Se nos opomos às opiniões políticas do Papa Francisco, é perfeitamente legítimo informá-lo. Jesus não estava envolvido na política e nunca se deixou cair neste campo. Quando os fariseus tentaram desestabilizá-lo sobre o imposto devido aos romanos – devendo ser pago ou não – Jesus respondeu: “Devolva a César o que é César e a Deus o que é Deus” , distinguindo assim o temporal do espiritual. A propósito, é preciso repetir novamente, com esta resposta, ele próprio inventou, e só ele, o secularismo.

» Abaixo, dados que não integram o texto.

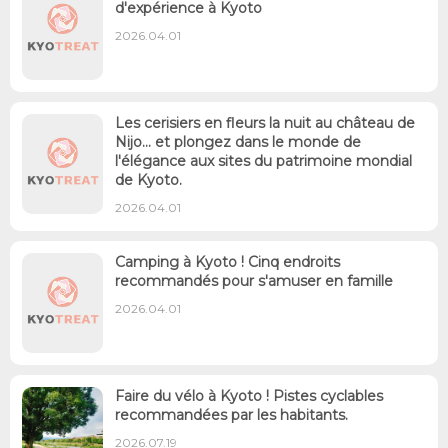
d'expérience à Kyoto
2026.04.01
Les cerisiers en fleurs la nuit au château de
Nijo... et plongez dans le monde de
l'élégance aux sites du patrimoine mondial
de Kyoto.
2026.04.01
Camping à Kyoto ! Cinq endroits
recommandés pour s'amuser en famille
2026.04.01
Faire du vélo à Kyoto ! Pistes cyclables
recommandées par les habitants.
2026.07.19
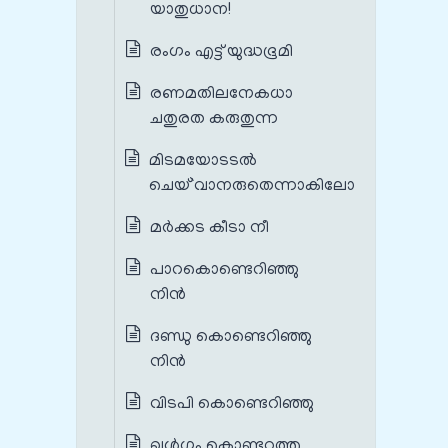
യാതുധാന!
രംഗം എട്ട് യുദ്ധഭൂമി
രണമതിലനേകധാ
ചതുരത കരുതുന്ന
മിടമയോടടൽ
ചെയ്`വാനരുതെന്നാകിലോ
മര്‍ക്കട കീടാ നീ
പാറകൊണ്ടെറിഞ്ഞു
നിന്‍
ദണ്ഡു കൊണ്ടെറിഞ്ഞു
നിന്‍
വിടപി കൊണ്ടെറിഞ്ഞു
ഖള്‍ഗം കൊണ്ടറുത്തു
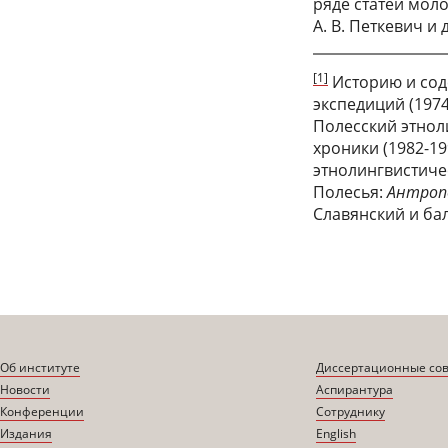
ряде статей моло
А. В. Петкевич и 
[1]
Историю и сод
экспедиций (1974
Полесский этноли
хроники (1982-1
этнолингвистич
Полесья:
Антропо
Славянский и бал
Об институте
Диссертационные со
Новости
Аспирантура
Конференции
Сотруднику
Издания
English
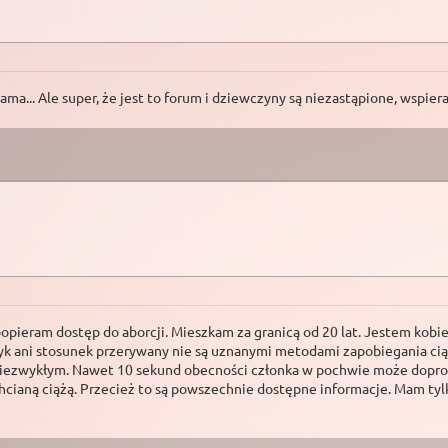
ma... Ale super, że jest to forum i dziewczyny są niezastąpione, wspiera
opieram dostęp do aborcji. Mieszkam za granicą od 20 lat. Jestem kobi
rzyk ani stosunek przerywany nie są uznanymi metodami zapobiegania cią
m niezwykłym. Nawet 10 sekund obecności członka w pochwie może doprow
chcianą ciążą. Przecież to są powszechnie dostępne informacje. Mam 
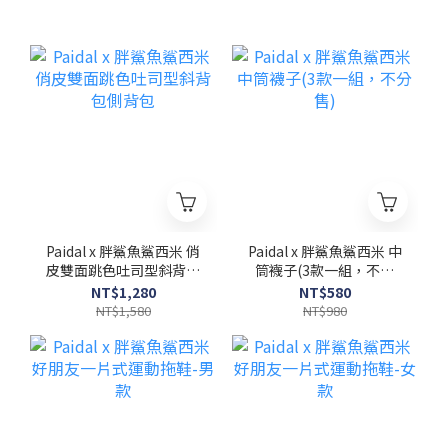
Paidal x 胖鯊魚鯊西米 俏
Paidal x 胖鯊魚鯊西米 中
皮雙面跳色吐司型斜背包
筒襪子(3款一組，不分
側背包
售)
NT$1,280
NT$580
NT$1,580
NT$980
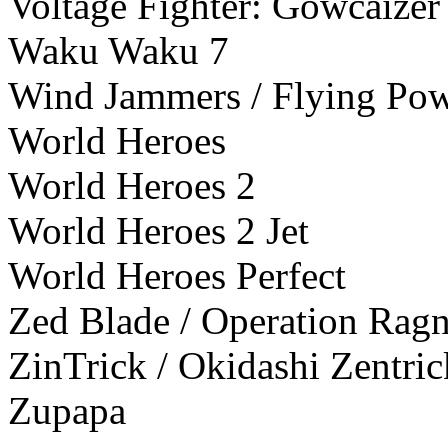
Voltage Fighter: Gowcaizer
Waku Waku 7
Wind Jammers / Flying Pow
World Heroes
World Heroes 2
World Heroes 2 Jet
World Heroes Perfect
Zed Blade / Operation Rag
ZinTrick / Okidashi Zentric
Zupapa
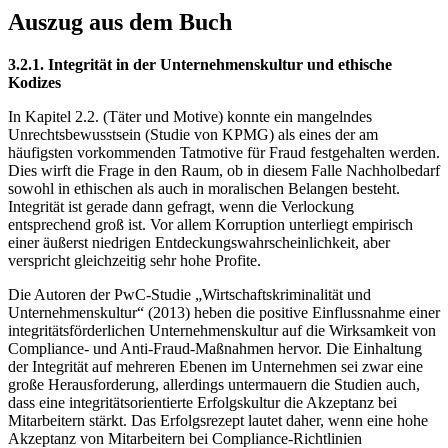
Auszug aus dem Buch
3.2.1. Integrität in der Unternehmenskultur und ethische
Kodizes
In Kapitel 2.2. (Täter und Motive) konnte ein mangelndes
Unrechtsbewusstsein (Studie von KPMG) als eines der am
häufigsten vorkommenden Tatmotive für Fraud festgehalten werden.
Dies wirft die Frage in den Raum, ob in diesem Falle Nachholbedarf
sowohl in ethischen als auch in moralischen Belangen besteht.
Integrität ist gerade dann gefragt, wenn die Verlockung
entsprechend groß ist. Vor allem Korruption unterliegt empirisch
einer äußerst niedrigen Entdeckungswahrscheinlichkeit, aber
verspricht gleichzeitig sehr hohe Profite.
Die Autoren der PwC-Studie „Wirtschaftskriminalität und
Unternehmenskultur“ (2013) heben die positive Einflussnahme einer
integritätsförderlichen Unternehmenskultur auf die Wirksamkeit von
Compliance- und Anti-Fraud-Maßnahmen hervor. Die Einhaltung
der Integrität auf mehreren Ebenen im Unternehmen sei zwar eine
große Herausforderung, allerdings untermauern die Studien auch,
dass eine integritätsorientierte Erfolgskultur die Akzeptanz bei
Mitarbeitern stärkt. Das Erfolgsrezept lautet daher, wenn eine hohe
Akzeptanz von Mitarbeitern bei Compliance-Richtlinien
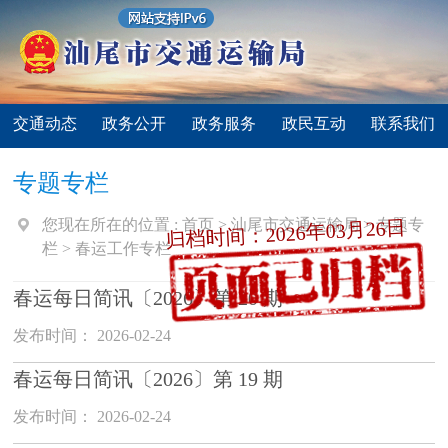
交通动态
政务公开
政务服务
政民互动
联系我们
专题专栏
您现在所在的位置 :
首页
>
汕尾市交通运输局
>
专题专
归档时间：2026年03月26日
栏
>
春运工作专栏
春运每日简讯〔2026〕第 20 期
发布时间： 2026-02-24
春运每日简讯〔2026〕第 19 期
发布时间： 2026-02-24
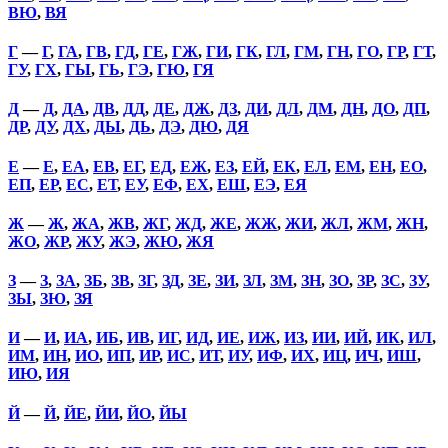
ВЮ
,
ВЯ
Г
—
Г
,
ГА
,
ГВ
,
ГД
,
ГЕ
,
ГЖ
,
ГИ
,
ГК
,
ГЛ
,
ГМ
,
ГН
,
ГО
,
ГР
,
ГТ
,
ГУ
,
ГХ
,
ГЫ
,
ГЬ
,
ГЭ
,
ГЮ
,
ГЯ
Д
—
Д
,
ДА
,
ДВ
,
ДД
,
ДЕ
,
ДЖ
,
ДЗ
,
ДИ
,
ДЛ
,
ДМ
,
ДН
,
ДО
,
ДП
,
ДР
,
ДУ
,
ДХ
,
ДЫ
,
ДЬ
,
ДЭ
,
ДЮ
,
ДЯ
Е
—
Е
,
ЕА
,
ЕВ
,
ЕГ
,
ЕД
,
ЕЖ
,
ЕЗ
,
ЕЙ
,
ЕК
,
ЕЛ
,
ЕМ
,
ЕН
,
ЕО
,
ЕП
,
ЕР
,
ЕС
,
ЕТ
,
ЕУ
,
ЕФ
,
ЕХ
,
ЕШ
,
ЕЭ
,
ЕЯ
Ж
—
Ж
,
ЖА
,
ЖВ
,
ЖГ
,
ЖД
,
ЖЕ
,
ЖЖ
,
ЖИ
,
ЖЛ
,
ЖМ
,
ЖН
,
ЖО
,
ЖР
,
ЖУ
,
ЖЭ
,
ЖЮ
,
ЖЯ
З
—
З
,
ЗА
,
ЗБ
,
ЗВ
,
ЗГ
,
ЗД
,
ЗЕ
,
ЗИ
,
ЗЛ
,
ЗМ
,
ЗН
,
ЗО
,
ЗР
,
ЗС
,
ЗУ
,
ЗЫ
,
ЗЮ
,
ЗЯ
И
—
И
,
ИА
,
ИБ
,
ИВ
,
ИГ
,
ИД
,
ИЕ
,
ИЖ
,
ИЗ
,
ИИ
,
ИЙ
,
ИК
,
ИЛ
,
ИМ
,
ИН
,
ИО
,
ИП
,
ИР
,
ИС
,
ИТ
,
ИУ
,
ИФ
,
ИХ
,
ИЦ
,
ИЧ
,
ИШ
,
ИЮ
,
ИЯ
Й
—
Й
,
ЙЕ
,
ЙИ
,
ЙО
,
ЙЫ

Quando Jesus nos diz para amar o próximo, está falando sobre o comportamento pessoal de caridade de cada um a adotar para com os próximos ou com aqueles que encontramos, sejam pobres, doentes ou sofrendo. Essa noção cristã de assistência a quem está em perigo atravessou os séculos para entrar em nossos costumes até mesmo em nossas leis francesas, sejam monárquicas ou republicanas (quem se importa!).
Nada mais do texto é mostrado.